# Webinar discussing trading system development presented by Dr. Howard Bandy



## howardbandy (26 July 2015)

Greetings --

The International Federation of Technical Analysts, IFTA, (of which the ATAA is a member) has asked me to present a series of webinars related to the development of trading systems.

The first, entitled "The Four Faces of Risk," was presented as a live webinar on Wednesday, July 15, 2015.  The recording of that webinar has been posted on YouTube.  The url is:  
https://youtu.be/Vw7mseQ_Tmc

The second webinar, entitled "Trading System Development -- Indicator Based," will be presented on Tuesday, August 11, 2015.

The third, entitled "Trading System Development -- Machine Learning," will be presented in mid-September.

The plan is to record each webinar, and post the recordings on YouTube.

Several other presentations and interviews I have made are available on YouTube and on the websites of organizations that conducted the interview.  A Google search for "Howard Bandy" will list them.

One presentation, in particular, is recommended as background for all discussion of trading systems.  It is the one I gave to the Seattle, Washington, chapter of the Market Technician's Association on March 19, 2015, entitled "The Importance of Being Stationary." 
The url is:
https://www.youtube.com/watch?v=iBhrZKErJ6A

Best regards,
Howard


----------



## Vixs (26 July 2015)

howardbandy said:


> Greetings --
> 
> The International Federation of Technical Analysts, IFTA, (of which the ATAA is a member) has asked me to present a series of webinars related to the development of trading systems.
> 
> ...




Thanks for posting them to youtube howard.
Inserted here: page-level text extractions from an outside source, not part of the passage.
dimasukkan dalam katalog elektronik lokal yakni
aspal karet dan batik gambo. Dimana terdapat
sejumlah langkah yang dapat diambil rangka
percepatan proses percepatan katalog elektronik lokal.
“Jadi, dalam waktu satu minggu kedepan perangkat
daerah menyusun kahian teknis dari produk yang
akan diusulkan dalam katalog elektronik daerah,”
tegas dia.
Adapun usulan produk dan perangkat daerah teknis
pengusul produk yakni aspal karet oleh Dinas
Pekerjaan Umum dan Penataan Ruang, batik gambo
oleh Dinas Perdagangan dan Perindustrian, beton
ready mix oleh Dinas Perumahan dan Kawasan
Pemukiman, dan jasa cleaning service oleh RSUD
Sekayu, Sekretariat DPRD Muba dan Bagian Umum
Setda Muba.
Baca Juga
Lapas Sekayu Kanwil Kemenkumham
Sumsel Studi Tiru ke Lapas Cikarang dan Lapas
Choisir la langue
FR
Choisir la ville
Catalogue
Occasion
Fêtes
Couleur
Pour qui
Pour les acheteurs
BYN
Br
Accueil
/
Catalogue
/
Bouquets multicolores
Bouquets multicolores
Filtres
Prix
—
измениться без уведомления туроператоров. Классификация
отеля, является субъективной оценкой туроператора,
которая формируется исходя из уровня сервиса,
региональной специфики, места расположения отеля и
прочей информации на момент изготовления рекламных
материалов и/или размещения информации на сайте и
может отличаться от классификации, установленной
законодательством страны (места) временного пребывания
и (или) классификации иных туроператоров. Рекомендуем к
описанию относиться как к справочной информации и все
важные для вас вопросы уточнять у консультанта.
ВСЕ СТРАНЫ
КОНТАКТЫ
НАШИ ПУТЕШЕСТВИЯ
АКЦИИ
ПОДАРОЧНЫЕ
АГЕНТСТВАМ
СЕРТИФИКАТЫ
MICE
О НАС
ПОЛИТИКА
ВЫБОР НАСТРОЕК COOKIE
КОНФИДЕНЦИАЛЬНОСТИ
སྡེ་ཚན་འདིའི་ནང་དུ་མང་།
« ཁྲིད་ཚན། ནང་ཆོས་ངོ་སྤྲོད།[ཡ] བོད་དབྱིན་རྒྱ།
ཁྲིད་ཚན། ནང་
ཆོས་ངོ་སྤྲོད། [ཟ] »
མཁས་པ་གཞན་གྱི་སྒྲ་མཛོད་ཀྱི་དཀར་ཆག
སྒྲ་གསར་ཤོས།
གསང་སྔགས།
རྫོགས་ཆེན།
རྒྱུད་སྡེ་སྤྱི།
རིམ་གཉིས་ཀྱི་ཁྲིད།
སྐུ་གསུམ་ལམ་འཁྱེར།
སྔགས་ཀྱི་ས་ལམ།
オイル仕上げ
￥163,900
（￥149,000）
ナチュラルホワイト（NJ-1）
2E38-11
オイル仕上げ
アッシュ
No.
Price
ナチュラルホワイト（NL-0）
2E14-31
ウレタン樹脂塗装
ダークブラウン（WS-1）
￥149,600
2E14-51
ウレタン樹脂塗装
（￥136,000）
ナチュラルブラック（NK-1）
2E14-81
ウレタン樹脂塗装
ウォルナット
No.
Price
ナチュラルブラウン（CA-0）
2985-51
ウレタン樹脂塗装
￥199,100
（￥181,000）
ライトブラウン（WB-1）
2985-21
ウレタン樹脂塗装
Definitely one of the easiest ways for us to access the content.


----------



## howardbandy (13 August 2015)

Greetings --

Yesterday, August 11, I gave a webinar presentation on the subject of trading system development at the request of the IFTA.  The presentation was recorded and posted to YouTube.  If you missed the live presentation, you can view the recording.

Indicator Based Trading System Development:
https://youtu.be/W-gSsqHORJE

If you have not already, I recommend watching these two presentations as background.
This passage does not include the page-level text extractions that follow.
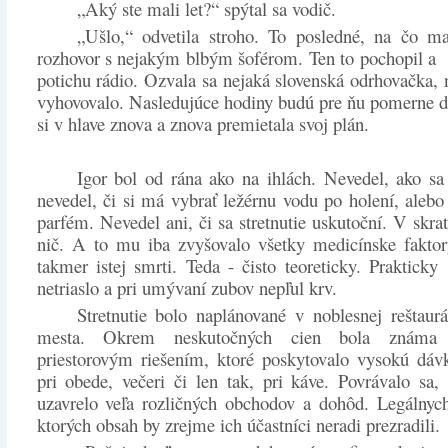
„Aký ste mali let?“ spýtal sa vodič.
„Ušlo,“ odvetila stroho. To posledné, na čo ma
rozhovor s nejakým blbým šoférom. Ten to pochopil a r
potichu rádio. Ozvala sa nejaká slovenská odrhovačka, 
vyhovovalo. Nasledujúce hodiny budú pre ňu pomerne dô
si v hlave znova a znova premietala svoj plán.
Igor bol od rána ako na ihlách. Nevedel, ako sa
nevedel, či si má vybrať ležérnu vodu po holení, alebo 
parfém. Nevedel ani, či sa stretnutie uskutoční. V skra
nič. A to mu iba zvyšovalo všetky medicínske faktor
takmer istej smrti. Teda - čisto teoreticky. Prakticky 
netriaslo a pri umývaní zubov nepľul krv.
Stretnutie bolo naplánované v noblesnej reštaurá
mesta. Okrem neskutočných cien bola známa
priestorovým riešením, ktoré poskytovalo vysokú dáv
pri obede, večeri či len tak, pri káve. Povrávalo sa,
uzavrelo veľa rozličných obchodov a dohôd. Legálnych
ktorých obsah by zrejme ich účastníci neradi prezradili.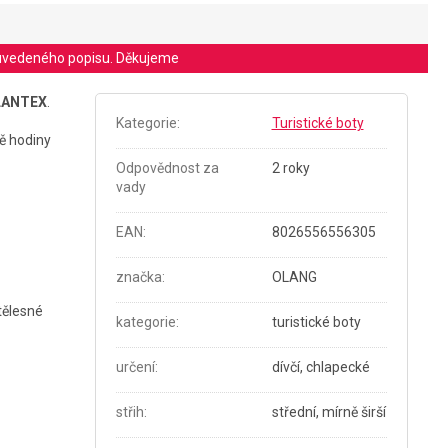
le uvedeného popisu. Děkujeme
LANTEX
.
Kategorie
:
Turistické boty
vě hodiny
Odpovědnost za
2 roky
vady
EAN
:
8026556556305
značka
:
OLANG
 tělesné
kategorie
:
turistické boty
určení
:
dívčí, chlapecké
střih
:
střední, mírně širší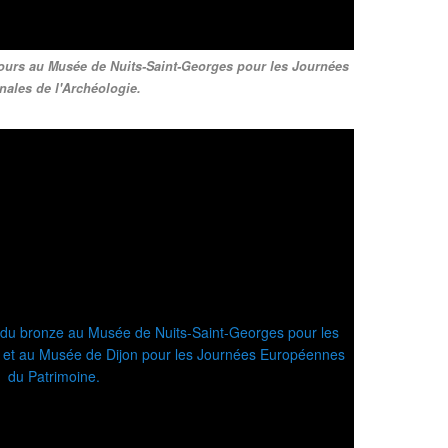
oujours au Musée de Nuits-Saint-Georges pour les Journées
nales de l'Archéologie.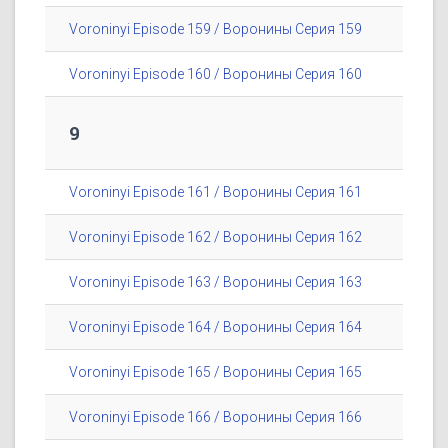
Voroninyi Episode 159 / Воронины Серия 159
Voroninyi Episode 160 / Воронины Серия 160
9
Voroninyi Episode 161 / Воронины Серия 161
Voroninyi Episode 162 / Воронины Серия 162
Voroninyi Episode 163 / Воронины Серия 163
Voroninyi Episode 164 / Воронины Серия 164
Voroninyi Episode 165 / Воронины Серия 165
Voroninyi Episode 166 / Воронины Серия 166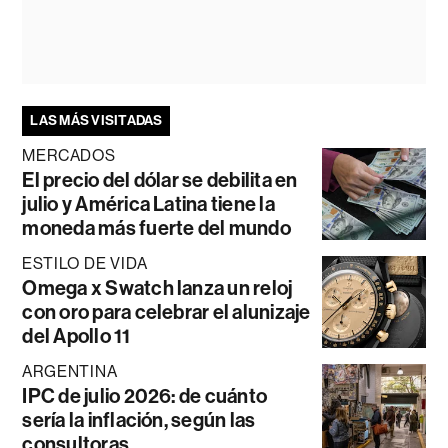
LAS MÁS VISITADAS
MERCADOS
El precio del dólar se debilita en
julio y América Latina tiene la
moneda más fuerte del mundo
ESTILO DE VIDA
Omega x Swatch lanza un reloj
con oro para celebrar el alunizaje
del Apollo 11
ARGENTINA
IPC de julio 2026: de cuánto
sería la inflación, según las
consultoras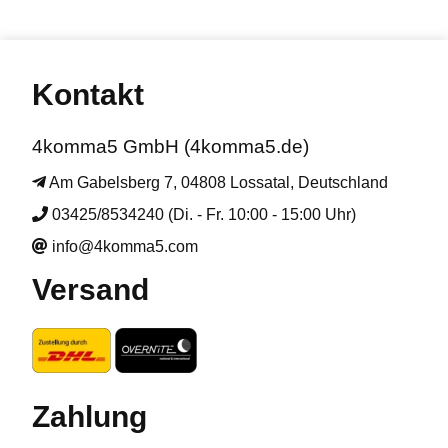
Kontakt
4komma5 GmbH (4komma5.de)
Am Gabelsberg 7, 04808 Lossatal, Deutschland
03425/8534240 (Di. - Fr. 10:00 - 15:00 Uhr)
info@4komma5.com
Versand
Zahlung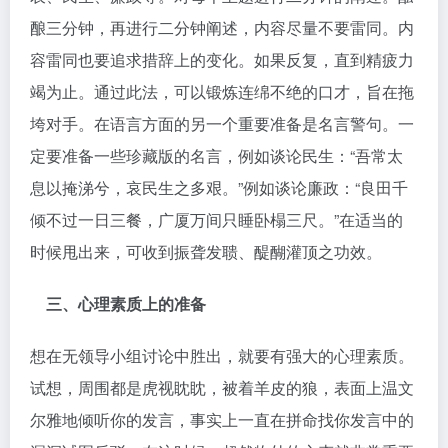
酿三分钟，再进行二分钟阐述，内容尽量不要雷同。内
容雷同也要追求措辞上的变化。如果反复，直到精疲力
竭为止。通过此法，可以锻炼连绵不绝的口才，旨在拖
垮对手。在语言方面的另一个重要准备是名言警句。一
定要准备一些珍藏版的名言，例如谈论民生：“吾常太
息以掩涕兮，哀民生之多艰。”例如谈论廉政：“良田千
倾不过一日三餐，广厦万间只睡卧榻三尺。”在适当的
时候甩出来，可收到振聋发聩、醍醐灌顶之功效。
三、心理素质上的准备
想在无领导小组讨论中胜出，就要有强大的心理素质。
试想，周围都是虎视眈眈，被着羊皮的狼，表面上温文
尔雅地倾听你的发言，事实上一直在拼命找你发言中的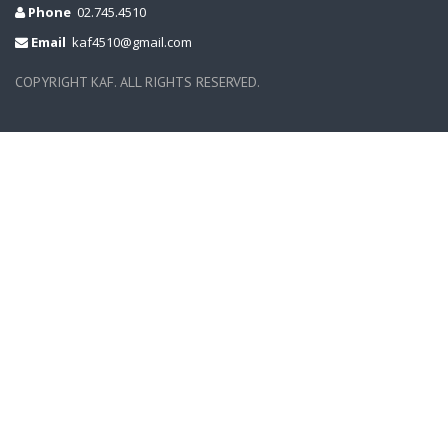
Phone
02.745.4510
Email
kaf4510@gmail.com
COPYRIGHT KAF. ALL RIGHTS RESERVED.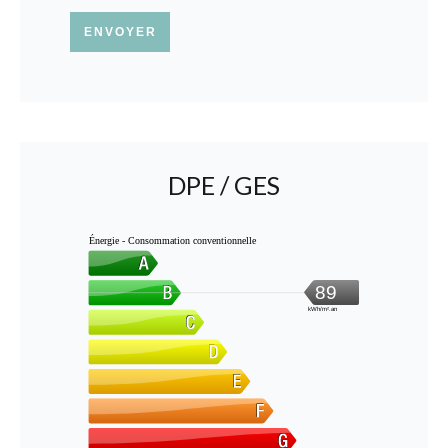
ENVOYER
DPE / GES
Énergie - Consommation conventionnelle
89
kWh/m².an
The Importance of Being Stationary:
https://www.youtube.com/watch?v=iBhrZKErJ6A

The Four Faces of Risk:
https://www.youtube.com/watch?v=Vw7mseQ_Tmc

Additional webinars have been tentatively scheduled.  One on trading system development based on machine learning, planned for September.  And one on use of Monte Carlo techniques, planned for October. 

Best regards,
Howard


----------



## howardbandy (18 September 2015)

Greetings --

The webinar "Machine Learning Trading System Development" has been posted to YouTube.  

The url is:
https://youtu.be/v729evhMpYk

Best regards,
Howard


----------